I asked about her ethnic background. "My father is Croat, my mother is Serb."

"What is it like for you to be part Croat and part Serb? Has this created difficulties for you as a person?"

"No, I am proud of it and when I am asked who I am, I say one-half is Serb and one-half is Croat. Truly I am sorry that I must explain because it was much easier when we were living in Yugoslavia together before the changes. It was easier. All of us were loving each other and nobody cared."

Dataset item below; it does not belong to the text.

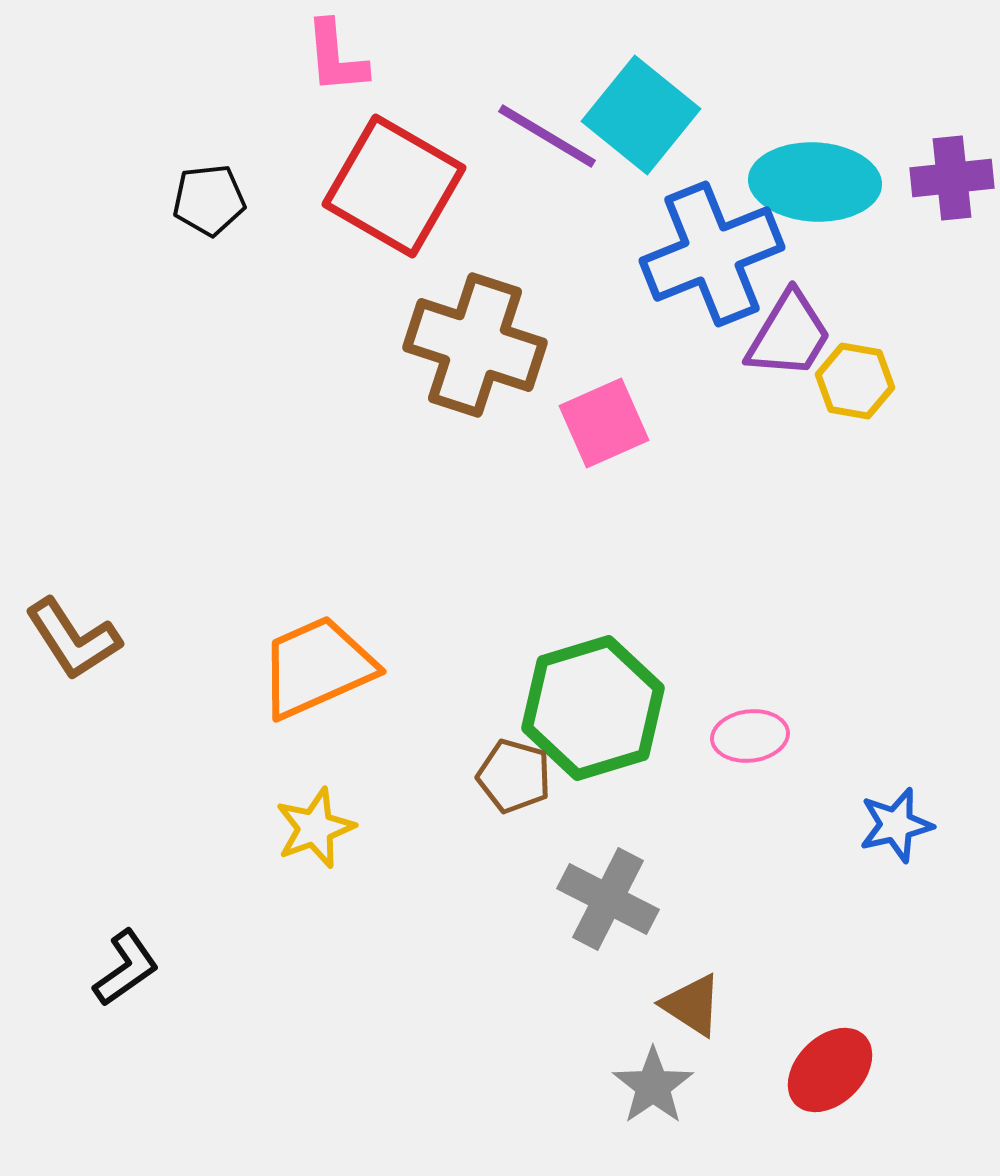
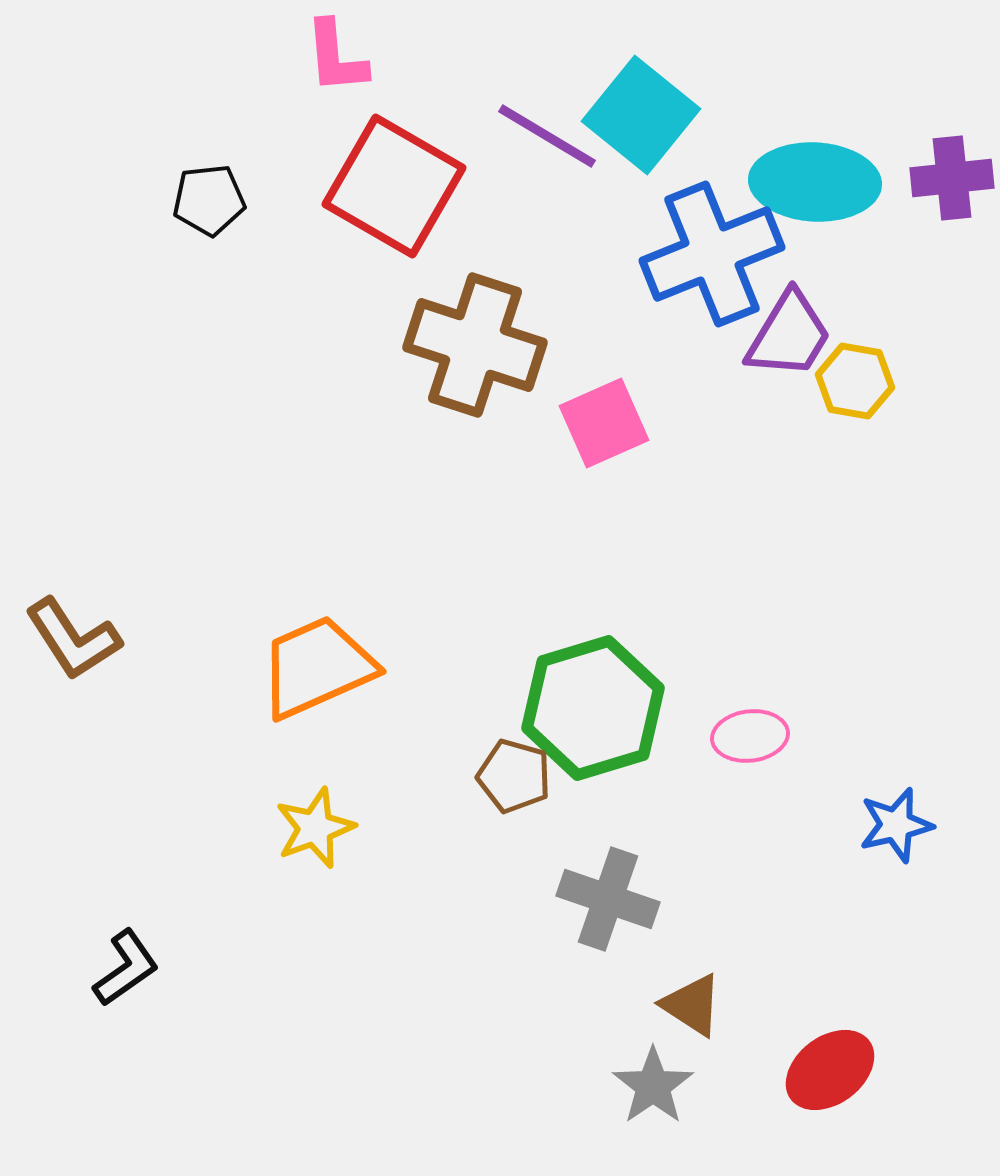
gray cross: rotated 8 degrees counterclockwise
red ellipse: rotated 8 degrees clockwise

I asked how she developed the vision for the interreligious center. "I am not educated for doing this, but I got a blessing from the Serbian archbishop. He gave me the blessing and recommended me to continue to work with him because I said I would like it if faith could re-establish a system of values in a society that I felt was going down somehow. Basically what I did was relationship building. I have been working at this for three years."

When asked how the NATO bombing would affect her work, Ajzenkol replied, "I want to have hope and certainly wish that I will be able to continue the work, because I think that it is very important. Just three days before the bombing I received word that I had funds to organize a meeting in the Sandrik region, which is a region between Kosovo and central Serbia that has a Muslim majority. I hope I will be able to do this when I return, but I cannot say that I will be able."

What has she learned at the Summer Peacebuilding Institute that might be helpful in her work? "When I was in Yugoslavia I felt a little bit insecure because I was not educated in this. But coming here I have a little bit more education. I have more skills. And I got an answer to the question, How come people always came to my invitation? Why did they somehow listen to me?

"I realized that there is just one rule that could help you. There is not a theory about reconciliation, there is just one simple question: Care for people. I really do care for people and I do love the people in Yugoslavia. I don't have any prejudice among people, whether it be religion, gender, education, or whatever. And I think that maybe that is the best skill you can have—to be sensitive enough to feel their needs, to care a little bit more. I know what they like to eat, who has what disease, what they don't like, and what they care about."